Mildred in Minneapolis calls in to offer pointers on buying food in dented cans, along with homeopathic cures for botulism. Betsy in Boston says she boils and reuses her dental floss. Norbert, outside Nome, Alaska, reaches the radio station by solar-powered Web phone to boast that he’s been boiling his floss since 1977. Tran, a Buddhist in Aspen, Colo., warns of the dangers of attachment.
And then the host, who today is focusing on personal economies during the recession, turns to me: “Isn’t this all a blessing in disguise, Judith? Haven’t we lost our way, and aren’t we now discovering new, and better, values?” I’m getting such questions regularly these days; my 2006 book, “Not Buying It: My Year Without Shopping,” has unexpectedly made me an oracle.
And then there is the other hand. The downturn is giving us fresh excuses for moral flagellation, of ourselves and others. If yesterday’s White House proselytized shopping, today’s is shaming bankers for their greed.
The message: We sinned with profligacy, and now we repent in parsimony.
Thrift is the new abstinence.
Type “recession is good” into Google and you get more than 35 million hits. Some of these are from unreconstructed bulls, explaining how the downturn can help entrepreneurs, supermarkets, something called “cloud computing” — and, of course, thrift stores. Marketers are linking bad times with good selling. Trend hound Faith Popcorn — who could find consumers among the residents of a Darfurian refugee camp — identifies the next surefire ploy: empathy. She attributes Burger King’s recent gains to its “we-feel-your-pain” ads rather than to the desperation of laid-off workers driven to subsisting on French fries.

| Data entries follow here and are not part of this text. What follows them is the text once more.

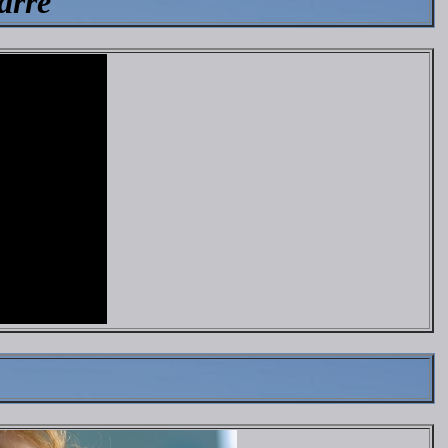
Carré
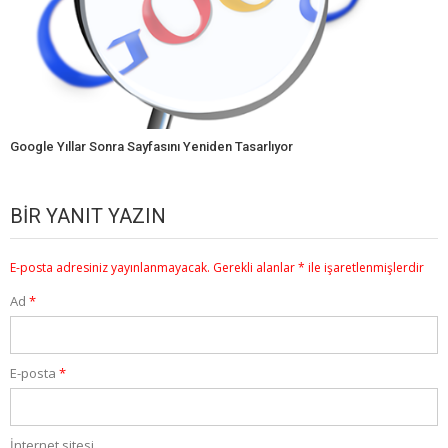
Google Yıllar Sonra Sayfasını Yeniden Tasarlıyor
BIR YANIT YAZIN
E-posta adresiniz yayınlanmayacak.
Gerekli alanlar
*
ile işaretlenmişlerdir
Ad
*
E-posta
*
İnternet sitesi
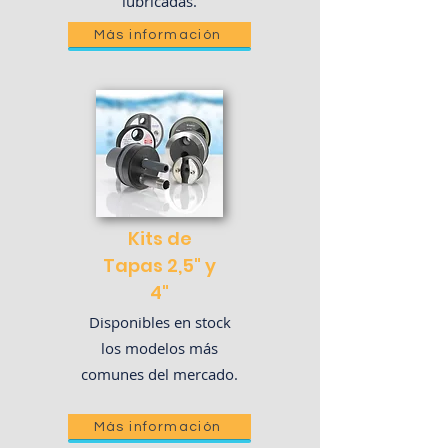
lubricadas.
Más información
Kits de
Tapas 2,5" y
4"
Disponibles en stock
los modelos más
comunes del mercado.
Más información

NPR’s Martin Caste notices another theme, “dignified deprivation.” He plays an Allstate insurance ad: “People are getting back to the basics — and the basics are good.”

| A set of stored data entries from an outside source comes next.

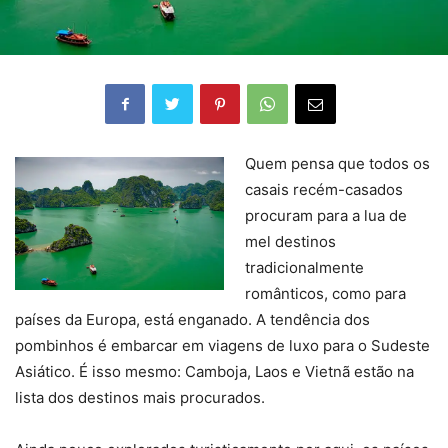
Quem pensa que todos os
casais recém-casados
procuram para a lua de
mel destinos
tradicionalmente
românticos, como para
países da Europa, está enganado. A tendência dos
pombinhos é embarcar em viagens de luxo para o Sudeste
Asiático. É isso mesmo: Camboja, Laos e Vietnã estão na
lista dos destinos mais procurados.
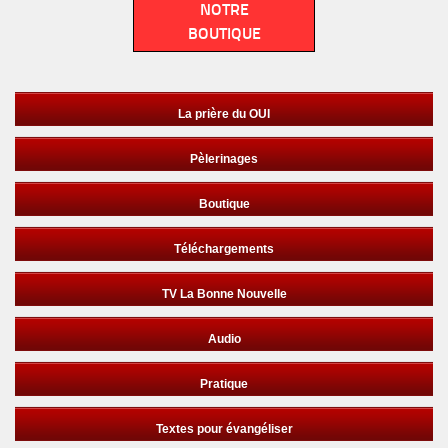
NOTRE
BOUTIQUE
La prière du OUI
Pèlerinages
Boutique
Téléchargements
TV La Bonne Nouvelle
Audio
Pratique
Textes pour évangéliser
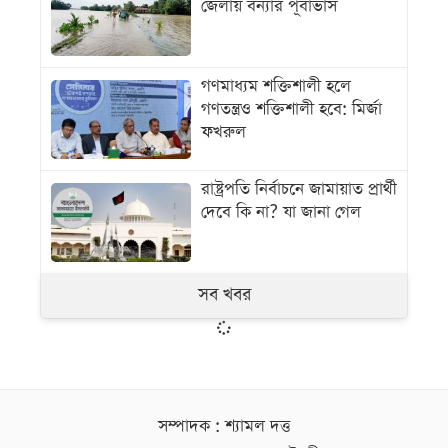
জেলায় বন্যার পূর্বাভাস
গণমাধ্যম শক্তিশালী হলে
গণতন্ত্রও শক্তিশালী হবে: মির্জা
ফখরুল
রাষ্ট্রপতি নির্বাচনে জামায়াত প্রার্থী
দেবে কি না? যা জানা গেল
সব খবর
সম্পাদক : শ্যামল দত্ত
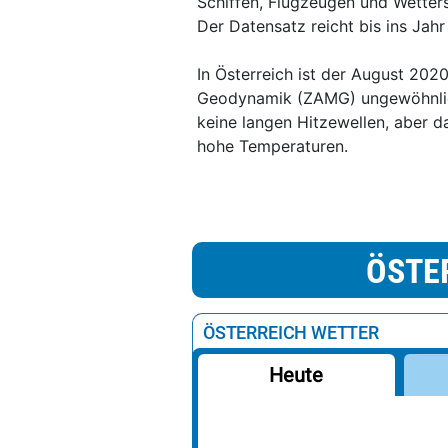
Schiffen, Flugzeugen und Wetter
Der Datensatz reicht bis ins Jahr
In Österreich ist der August 2020
Geodynamik (ZAMG) ungewöhnlic
keine langen Hitzewellen, aber 
hohe Temperaturen.
ÖSTE
ÖSTERREICH WETTER
Heute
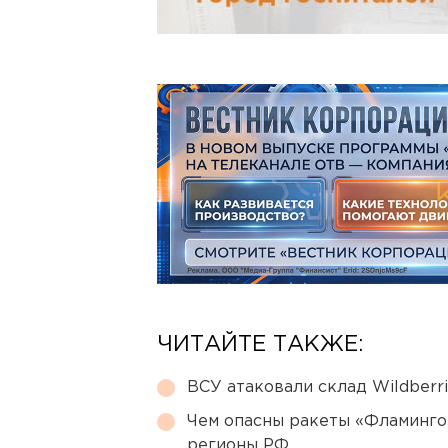
ЧИТАЙТЕ ТАКЖЕ:
ВСУ атаковали склад Wildberr
Чем опасны ракеты «Фламинго
регионы РФ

The basics — unemployment, bankruptcy, foreclosure — are allegedly good for community (increased donations to soup kitchens, at least from those who aren’t eating at them); for family (playing Scrabble together aids both parent-child communication and spelling); for love (bonking is free; just forgo the platinum dildo); and good for health, thanks to more home cooking and less junk food consumption (except for McDonald’s).

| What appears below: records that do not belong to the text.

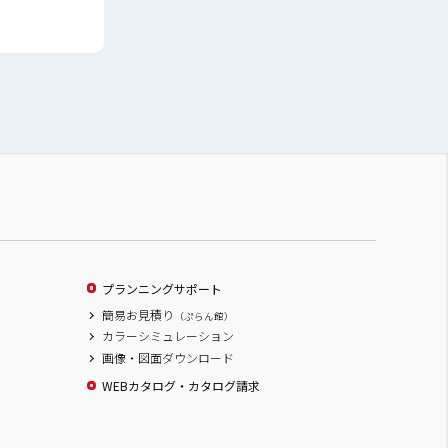
プランニングサポート
簡易お見積り
（ぷらん館）
カラーシミュレーション
画像・図面ダウンロード
WEBカタログ・カタログ請求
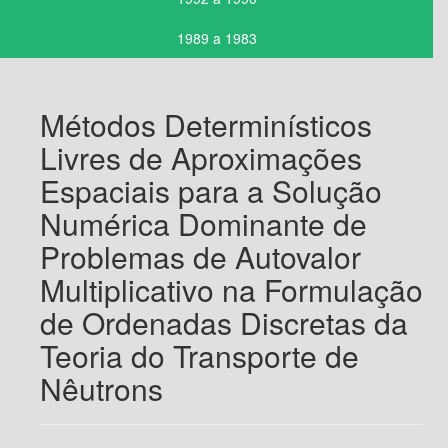
1989 a 1983
Métodos Determinísticos
Livres de Aproximações
Espaciais para a Solução
Numérica Dominante de
Problemas de Autovalor
Multiplicativo na Formulação
de Ordenadas Discretas da
Teoria do Transporte de
Nêutrons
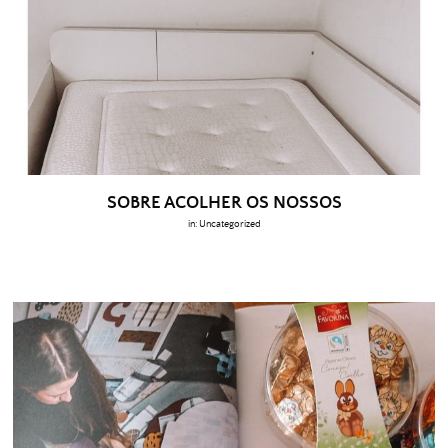
SOBRE ACOLHER OS NOSSOS
in:
Uncategorized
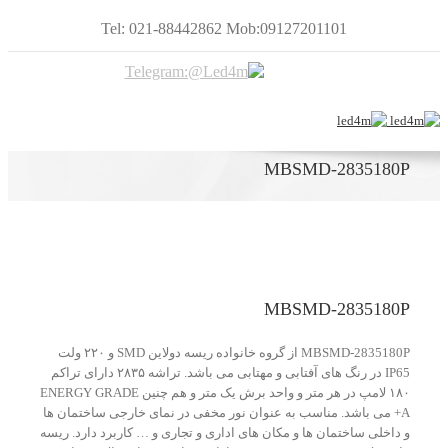
Tel: 021-88442862 Mob:09127201101
MBSMD-2835180P
MBSMD-2835180P
MBSMD-2835180P از گروه خانواده ریسه دولاین SMD و ۲۲۰ ولت
IP65 در رنگ های آفتابی و مهتابی می باشد. تراشه ۲۸۳۵ دارای تراکم
۱۸۰ لامپ در هر متر و واحد برش یک متر و هم چنین ENERGY GRADE
+A می باشد. مناسب به عنوان نور مخفی در نمای خارجی ساختمان ها
و داخلی ساختمان ها و مکان های اداری و تجاری و … کاربرد دارد. ریسه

A typical post from a personal-finance blogger at NorthernCheapskate.com sums it up: “There is potential for personal growth, innovation, and kindness that doesn’t always appear when times are good.” Caste calls it “the virtuous recession.”
The religious Web sites are salivating over the soul-saving opportunities opening up. “Our nation has become defined by a total lack of discipline or temperance. That is a spiritual problem, not a financial one,” preaches a Sheworships.com blogger. She happily predicts the return of modest fashion, premarital chastity, parental patience and preferences for G-rated movies. The hellfire and damnation faction is also finding great material, as it always does, in signs of moral, economic and environmental decline. “So what caused this recession?” thunders Kent Brandenburg at a Web site called What Is Truth. “Greed. What caused the Great Depression? Greed.”
“Of course, it’s very deep rooted,” he avers. “Man is depraved and greed is part of it.” There’s just one solution: Jesus Christ.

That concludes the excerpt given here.